++++ Dataset entries ++++

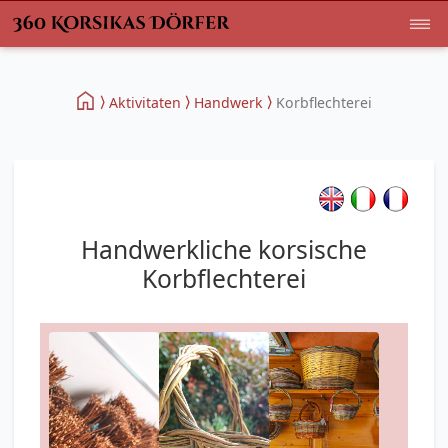
Aktivitaten
Handwerk
Korbflechterei
Handwerkliche korsische
Korbflechterei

++++

What to produce —
Each record above should be repeated exactly, please, without pictures.

Answer to this task —
Aktivitaten
Handwerk
Korbflechterei
Handwerkliche korsische
Korbflechterei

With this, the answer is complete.